■ What to produce: I need the lines below from the one with "more minimalist in" down to the one with "well made and" reproduced exactly, both ends included, and nothing else.

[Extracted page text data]
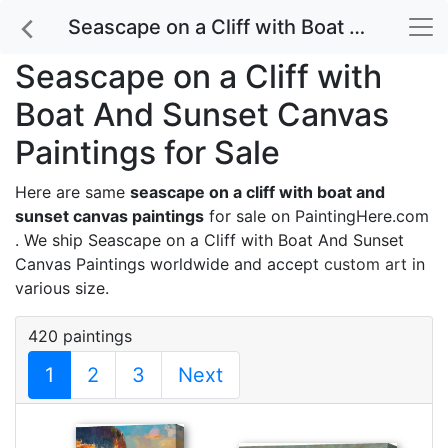
Seascape on a Cliff with Boat And Sunset Canvas Paintings for Sale
Seascape on a Cliff with
Boat And Sunset Canvas
Paintings for Sale
Here are same
seascape on a cliff with boat and
sunset canvas paintings
for sale on PaintingHere.com
. We ship Seascape on a Cliff with Boat And Sunset
Canvas Paintings worldwide and accept
custom art
in
various size.
420 paintings
1
2
3
Next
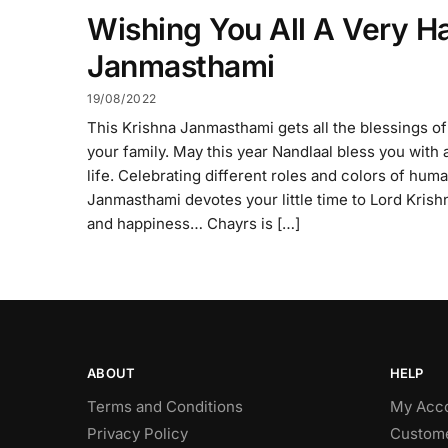
Wishing You All A Very H
Janmasthami
19/08/2022
This Krishna Janmasthami gets all the blessings of
your family. May this year Nandlaal bless you with a
life. Celebrating different roles and colors of human
Janmasthami devotes your little time to Lord Krishn
and happiness… Chayrs is […]
ABOUT
HELP
Terms and Conditions
My Acc
Privacy Policy
Custome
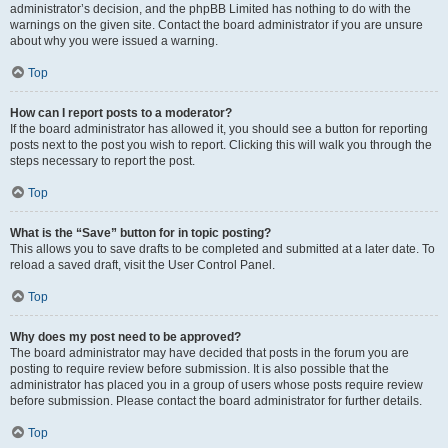
administrator’s decision, and the phpBB Limited has nothing to do with the
warnings on the given site. Contact the board administrator if you are unsure
about why you were issued a warning.
Top
How can I report posts to a moderator?
If the board administrator has allowed it, you should see a button for reporting
posts next to the post you wish to report. Clicking this will walk you through the
steps necessary to report the post.
Top
What is the “Save” button for in topic posting?
This allows you to save drafts to be completed and submitted at a later date. To
reload a saved draft, visit the User Control Panel.
Top
Why does my post need to be approved?
The board administrator may have decided that posts in the forum you are
posting to require review before submission. It is also possible that the
administrator has placed you in a group of users whose posts require review
before submission. Please contact the board administrator for further details.
Top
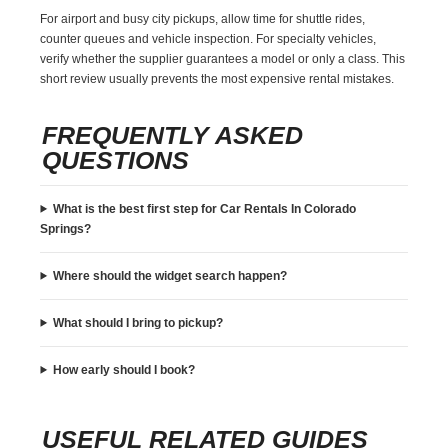
For airport and busy city pickups, allow time for shuttle rides,
counter queues and vehicle inspection. For specialty vehicles,
verify whether the supplier guarantees a model or only a class. This
short review usually prevents the most expensive rental mistakes.
FREQUENTLY ASKED
QUESTIONS
What is the best first step for Car Rentals In Colorado
Springs?
Where should the widget search happen?
What should I bring to pickup?
How early should I book?
USEFUL RELATED GUIDES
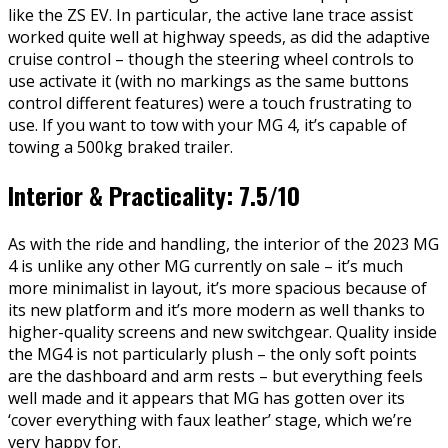
like the ZS EV. In particular, the active lane trace assist
worked quite well at highway speeds, as did the adaptive
cruise control – though the steering wheel controls to
use activate it (with no markings as the same buttons
control different features) were a touch frustrating to
use. If you want to tow with your MG 4, it’s capable of
towing a 500kg braked trailer.
Interior & Practicality: 7.5/10
As with the ride and handling, the interior of the 2023 MG
4 is unlike any other MG currently on sale – it’s much
more minimalist in layout, it’s more spacious because of
its new platform and it’s more modern as well thanks to
higher-quality screens and new switchgear. Quality inside
the MG4 is not particularly plush – the only soft points
are the dashboard and arm rests – but everything feels
well made and it appears that MG has gotten over its
‘cover everything with faux leather’ stage, which we’re
very happy for.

■ Solution below:
more minimalist in layout, it’s more spacious because of
its new platform and it’s more modern as well thanks to
higher-quality screens and new switchgear. Quality inside
the MG4 is not particularly plush – the only soft points
are the dashboard and arm rests – but everything feels
well made and it appears that MG has gotten over its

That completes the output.